Pour Jean-Pierre Thierry, après la communication enjoignant les Français à privilégier les activités à l’extérieur, le risque est grand qu’on « n’y comprenne plus rien ». « Ma préoccupation, c’est que ça peut être vu comme une injonction contradictoire », s’inquiète-t-il. L’interdiction des rassemblements de plus de six personnes en extérieur est aussi une solution curieuse pour le docteur Jérôme Marty, président de l’Union française pour une médecine libre. « Les rassemblements de plus de 6 personnes à l’EXTERIEUR interdits. Envie de hurler, l’impression de vivre tous les jours les mêmes erreurs. Rien ou presque n’est fait pour l’intérieur, le #coronavirus y trône et on regarde ailleurs ! » s’étrangle-t-il sur Twitter.
« Le système de la contravention à 135 euros, beaucoup s’en moquent un peu », considère un représentant de la police
La règle des six en extérieur agace aussi chez les forces de l’ordre. « Je suis très sceptique sur les mesures annoncées, l’impact sur le travail des collègues et les relations avec la population », réagit Denis Jacob, secrétaire général d’Alternative Police CFDT. Le représentant syndical estime que cette chasse aux groupes en extérieur – le gouvernement a annoncé un renforcement des contrôles – se fera au détriment d’autres missions et interventions de police. En clair : beaucoup d’efforts, pour peu de résultats sur la courbe épidémique. « Le système de la contravention à 135 euros, beaucoup s’en moquent un peu. Dans d’autres pays européens, le montant est suffisamment dissuasif pour que les gens respectent les règles », observe le policier.
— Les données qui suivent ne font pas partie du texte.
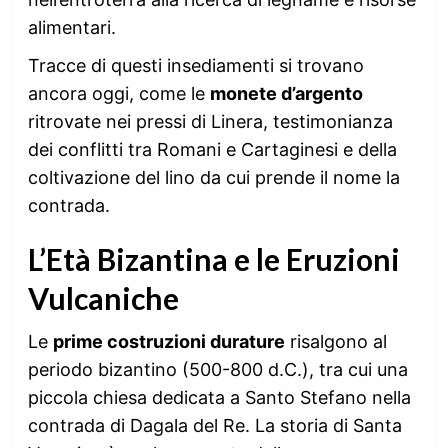
alimentari.
Tracce di questi insediamenti si trovano
ancora oggi, come le
monete d’argento
ritrovate nei pressi di Linera, testimonianza
dei conflitti tra Romani e Cartaginesi e della
coltivazione del lino da cui prende il nome la
contrada.
L’Età Bizantina e le Eruzioni
Vulcaniche
Le
prime costruzioni durature
risalgono al
periodo bizantino (500-800 d.C.), tra cui una
piccola chiesa dedicata a Santo Stefano nella
contrada di Dagala del Re. La storia di Santa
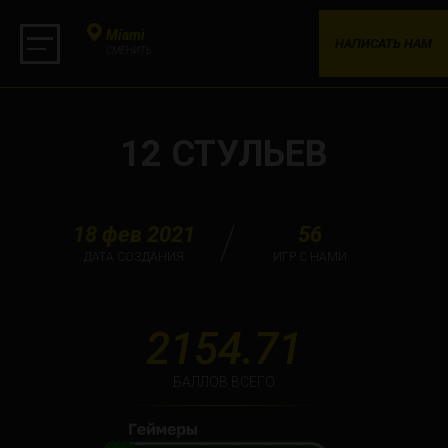
Miami
НАПИСАТЬ НАМ
СМЕНИТЬ
12 СТУЛЬЕВ
18 фев 2021
56
ДАТА СОЗДАНИЯ
ИГР С НАМИ
2154.71
БАЛЛОВ ВСЕГО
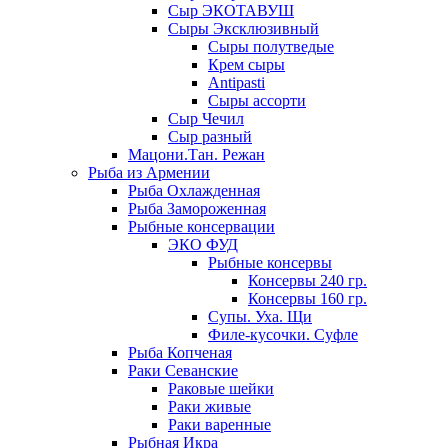
Сыр ЭКОТАВУШ
Сыры Эксклюзивный
Сыры полутведые
Крем сыры
Antipasti
Сыры ассорти
Сыр Чечил
Сыр разный
Мацони.Тан. Режан
Рыба из Армении
Рыба Охлажденная
Рыба Замороженная
Рыбные консервации
ЭКО ФУД
Рыбные консервы
Консервы 240 гр.
Консервы 160 гр.
Супы. Уха. Щи
Филе-кусочки. Суфле
Рыба Копченая
Раки Севанские
Раковые шейки
Раки живые
Раки варенные
Рыбная Икра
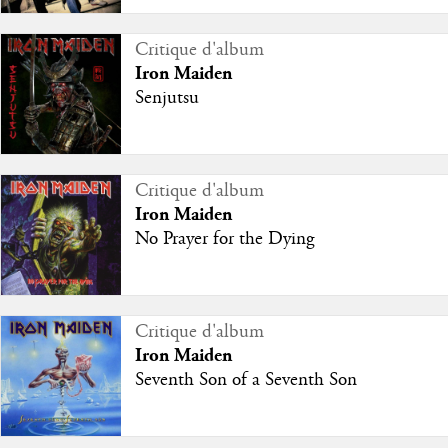
Critique d'album
Iron Maiden
Senjutsu
Critique d'album
Iron Maiden
No Prayer for the Dying
Critique d'album
Iron Maiden
Seventh Son of a Seventh Son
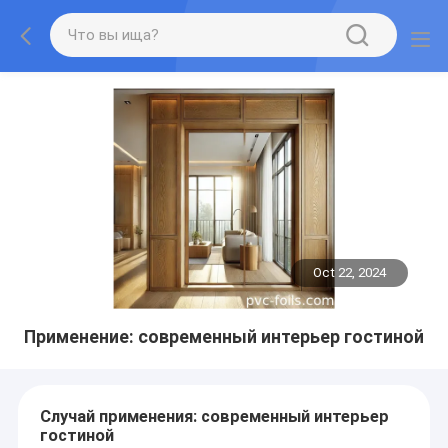
Oct 22, 2024
Применение: современный интерьер гостиной
Случай применения: современный интерьер
гостиной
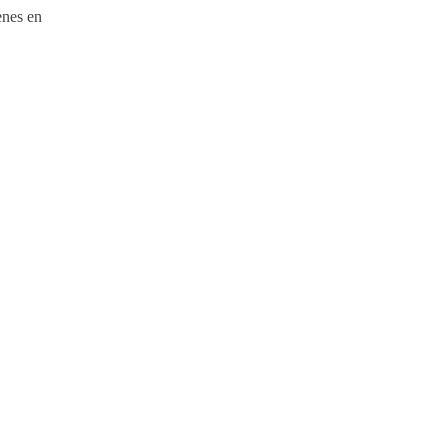
enes en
A l’approche d’un week-end printanier, Denis Jacob redoute également l’agressivité d’une part de la population. « On passe à une vitesse qui est la fermeture, rien que la fermeture. Je crains que ça bloque et que la police serve de punching-ball. » « L’idée aurait été plus simple d'avoir un confinement total pendant un mois », lâche-t-il.